Re: -mm merge plans -- anti-fragmentation
From: Mel Gorman
Date: Tue Jul 10 2007 - 06:20:55 EST
apw@xxxxxxxxxxxx, kamezawa.hiroyu@xxxxxxxxxxxxxx, a.p.zijlstra@xxxxxxxxx,
y-goto@xxxxxxxxxxxxxx, linux-mm@xxxxxxxxx, linux-kernel@xxxxxxxxxxxxxxx
Bcc:
Subject: Re: -mm merge plans for 2.6.23
Reply-To:
In-Reply-To: <20070710013152.ef2cd200.akpm@xxxxxxxxxxxxxxxxxxxx>
Hi
On (10/07/07 01:31), Andrew Morton didst pronounce:
> <SNIP>
>
> add-a-bitmap-that-is-used-to-track-flags-affecting-a-block-of-pages.patch
> add-__gfp_movable-for-callers-to-flag-allocations-from-high-memory-that-may-be-migrated.patch
The add-__grp_movable patch here is also needed for zone movable patches
below. I'm pointing it out because it's possible grouping pages by
mobility and the zone movable stuff are effectively
independent and could be merged separately.
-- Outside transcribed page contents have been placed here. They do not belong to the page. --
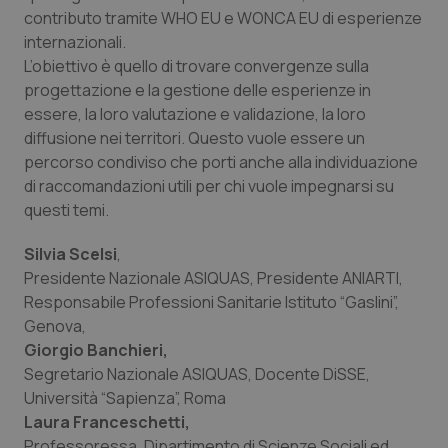
__Secure-YNID
.youtube.com
5 mesi 4
Que
contributo tramite WHO EU e WONCA EU di esperienze
settimane
imp
You
internazionali.
ten
L’obiettivo è quello di trovare convergenze sulla
pre
del
progettazione e la gestione delle esperienze in
vid
inco
essere, la loro valutazione e validazione, la loro
può
det
diffusione nei territori. Questo vuole essere un
vis
percorso condiviso che porti anche alla individuazione
web
uti
di raccomandazioni utili per chi vuole impegnarsi su
nuo
ver
questi temi.
dell
You
Silvia Scelsi
,
YSC
Sessione
Que
Google LLC
imp
Presidente Nazionale ASIQUAS, Presidente ANIARTI,
.youtube.com
You
Responsabile Professioni Sanitarie Istituto “Gaslini”,
ten
vis
Genova,
vid
Giorgio Banchieri
,
__Secure-
.youtube.com
5 mesi 4
Que
Segretario Nazionale ASIQUAS, Docente DiSSE,
ROLLOUT_TOKEN
settimane
imp
You
Università “Sapienza”, Roma
ges
del
Laura Franceschetti,
e d
Professoressa, Dipartimento di Scienze Sociali ed
per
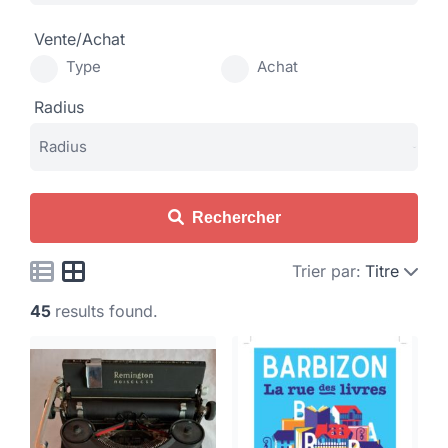
Vente/Achat
Type
Achat
Radius
Rechercher
Trier par:
Titre
45
results found.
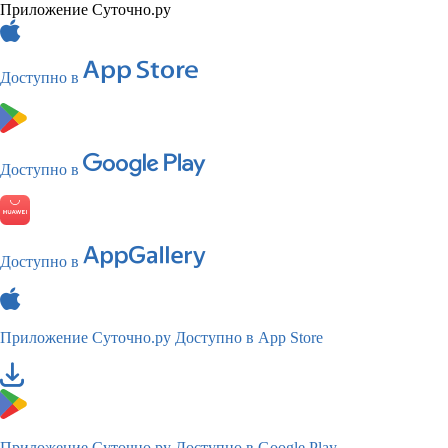
Приложение Суточно.ру
Доступно в
Доступно в
Доступно в
Приложение Суточно.ру
Доступно в App Store
Приложение Суточно.ру
Доступно в Google Play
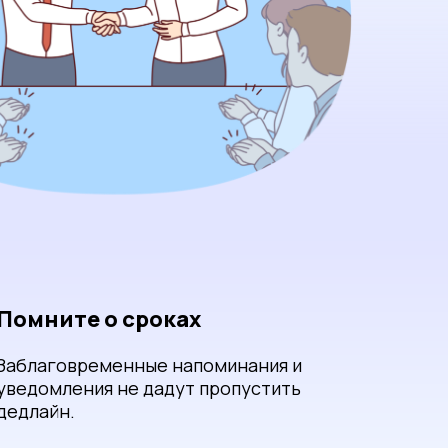
Помните о сроках
Заблаговременные напоминания и
уведомления не дадут пропустить
дедлайн.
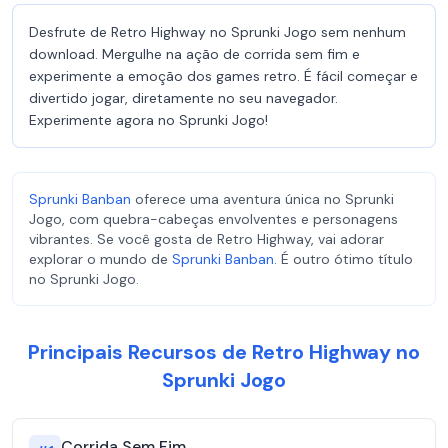
Desfrute de Retro Highway no Sprunki Jogo sem nenhum
download. Mergulhe na ação de corrida sem fim e
experimente a emoção dos games retro. É fácil começar e
divertido jogar, diretamente no seu navegador.
Experimente agora no Sprunki Jogo!
Sprunki Banban
oferece uma aventura única no Sprunki
Jogo, com quebra-cabeças envolventes e personagens
vibrantes. Se você gosta de Retro Highway, vai adorar
explorar o mundo de
Sprunki Banban
. É outro ótimo título
no Sprunki Jogo.
Principais Recursos de Retro Highway no
Sprunki Jogo
Corrida Sem Fim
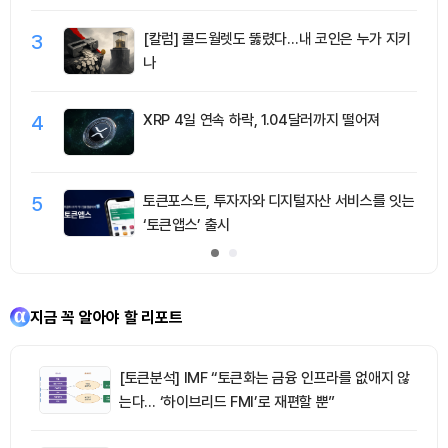
3
[칼럼] 콜드월렛도 뚫렸다…내 코인은 누가 지키
나
4
XRP 4일 연속 하락, 1.04달러까지 떨어져
5
토큰포스트, 투자자와 디지털자산 서비스를 잇는
‘토큰앱스’ 출시
지금 꼭 알아야 할 리포트
[토큰분석] IMF “토큰화는 금융 인프라를 없애지 않
는다… ‘하이브리드 FMI’로 재편할 뿐”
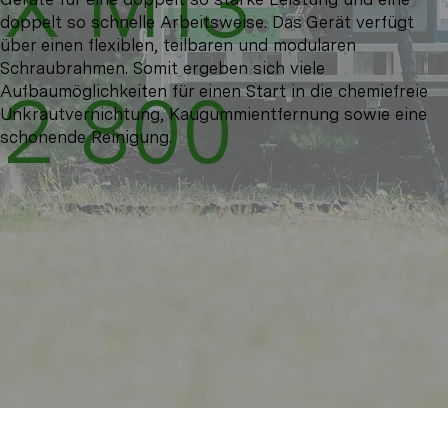
X M13
doppelt so schnelle Arbeitsweise. Das Gerät verfügt
über einen flexiblen, teilbaren und modularen
Schraubrahmen. Somit ergeben sich viele
2 800
Aufbaumöglichkeiten für einen Start in die chemiefreie
Unkrautvernichtung, Kaugummientfernung sowie eine
schonende Reinigung.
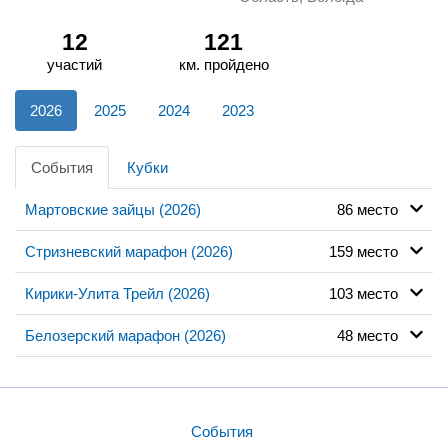
12
121
участий
км. пройдено
2026
2025
2024
2023
События
Кубки
Мартовские зайцы (2026)
86 место
Стризневский марафон (2026)
159 место
Кирики-Улита Трейл (2026)
103 место
Белозерский марафон (2026)
48 место
События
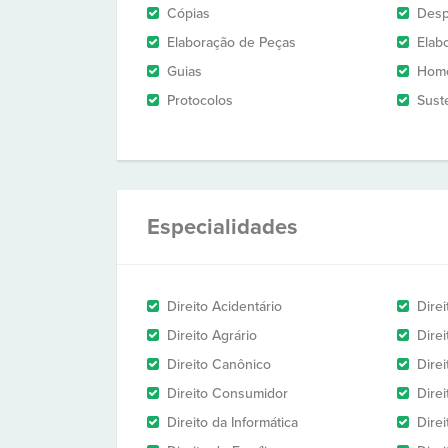
Cópias
Des
Elaboração de Peças
Elab
Guias
Homo
Protocolos
Sust
Especialidades
Direito Acidentário
Direi
Direito Agrário
Dire
Direito Canônico
Direi
Direito Consumidor
Direi
Direito da Informática
Dire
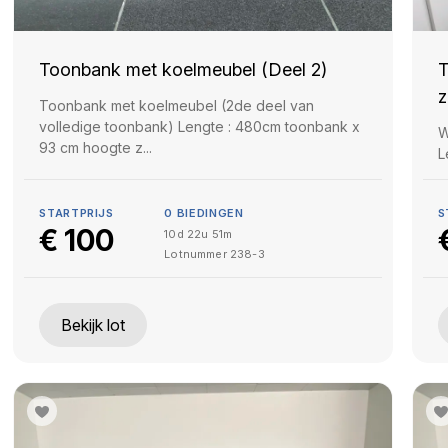
Toonbank met koelmeubel (Deel 2)
T
z
Toonbank met koelmeubel (2de deel van
volledige toonbank) Lengte : 480cm toonbank x
W
93 cm hoogte z...
L
STARTPRIJS
0
BIEDINGEN
S
€
100
10d 22u 51m
Lotnummer
238-3
Bekijk lot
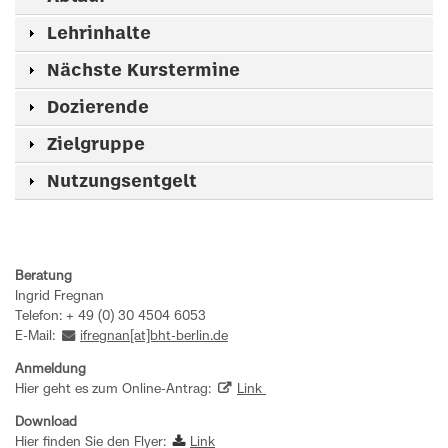
Lehrinhalte
Nächste Kurstermine
Dozierende
Zielgruppe
Nutzungsentgelt
Beratung
Ingrid Fregnan
Telefon: + 49 (0) 30 4504 6053
E-Mail:
ifregnan[at]bht-berlin.de
Anmeldung
Hier geht es zum Online-Antrag:
Link
Download
Hier finden Sie den Flyer:
Link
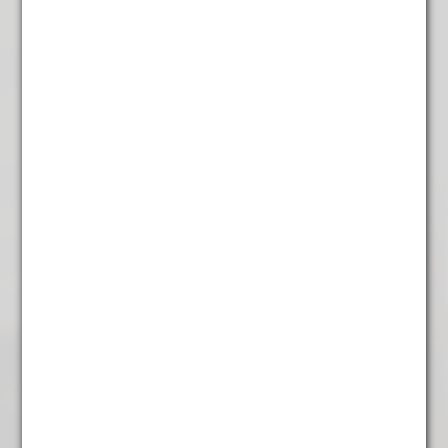
Frambozen Mango
€
5,95
Gemaicha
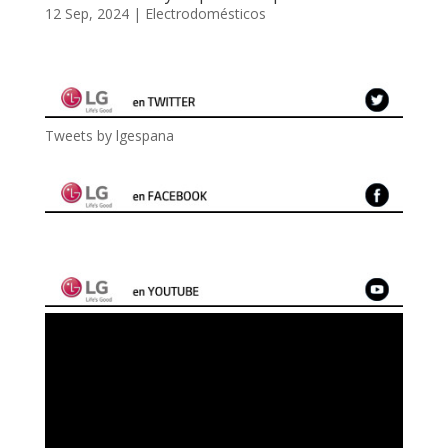
12 Sep, 2024
|
Electrodomésticos
Tweets by lgespana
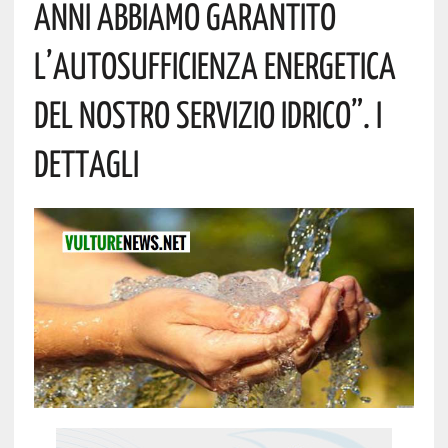
Anni Abbiamo Garantito
L’autosufficienza Energetica
Del Nostro Servizio Idrico”. I
Dettagli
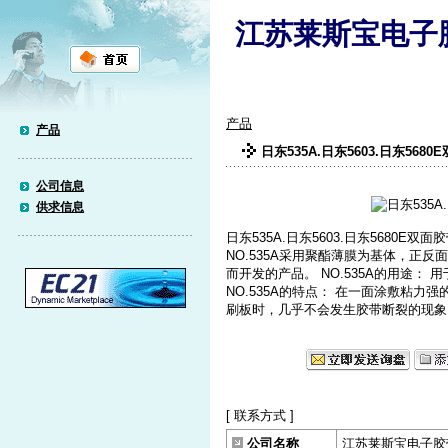
江苏莱斯宝电子
产品
产品
日东535A.日东5603.日东5680
公司信息
供求信息
日东535A.日东5603.日东5680E双面胶
NO.535A采用聚酯薄膜为基体，正
而开发的产品。 NO.535A的用途：
NO.535A的特点： 在一面涂敷粘
刷板时，几乎不会发生胶带断裂的现象
[ 联系方式 ]
公司名称
江苏莱斯宝电子胶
> split-the-free-lists-for-movable-and-unmovable-allocations.patch
> choose-pages-from-the-per-cpu-list-based-on-migration-type.patch
> add-a-configure-option-to-group-pages-by-mobility.patch
> drain-per-cpu-lists-when-high-order-allocations-fail.patch
> move-free-pages-between-lists-on-steal.patch
> group-short-lived-and-reclaimable-kernel-allocations.patch
> group-high-order-atomic-allocations.patch
> do-not-group-pages-by-mobility-type-on-low-memory-systems.patch
> bias-the-placement-of-kernel-pages-at-lower-pfns.patch
> be-more-agressive-about-stealing-when-migrate_reclaimable-allocations-fallback.patch
> fix-corruption-of-memmap-on-ia64-sparsemem-when-mem_section-is-not-a-power-of-2.patch
> bias-the-location-of-pages-freed-for-min_free_kbytes-in-the-same-max_order_nr_pages-blocks.patch
> remove-page_group_by_mobility.patch
> dont-group-high-order-atomic-allocations.patch
> fix-calculation-in-move_freepages_block-for-counting-pages.patch
> breakout-page_order-to-internalh-to-avoid-special-knowledge-of-the-buddy-allocator.patch
> do-not-depend-on-max_order-when-grouping-pages-by-mobility.patch
> print-out-statistics-in-relation-to-fragmentation-avoidance-to-proc-pagetypeinfo.patch
>
> Mel's page allocator work. Might merge this, but I'm still not hearing
> sufficiently convincing noises from a sufficient number of people over this.
>
This is a long on-going story. It bounces between people who say it's not a
complete solution and everything should have the 100% ability to defragment
and the people on the other side that say it goes a long way to solving their
problem. I've cc'd some of the parties that have expressed any interest in
the last year.
I want this mainly for reducing restrictions on the sizing of the hugepage
pool. Outside of that in the short-term it has some application for using
higher-order pages with SLUB although the patches to do that probably need
more work. In the longer-term, Kamezawa's memory hot-remove patches are
simplier if these patches are in place. In the past, it was known that
these patches helped the unplugging of 16MB sections on PPC64 which has
an application with DLPARs on that platform. In the slightly longer-term,
there are the memory compaction patches which trigger when there is enough
free memory but it's not contiguous enough.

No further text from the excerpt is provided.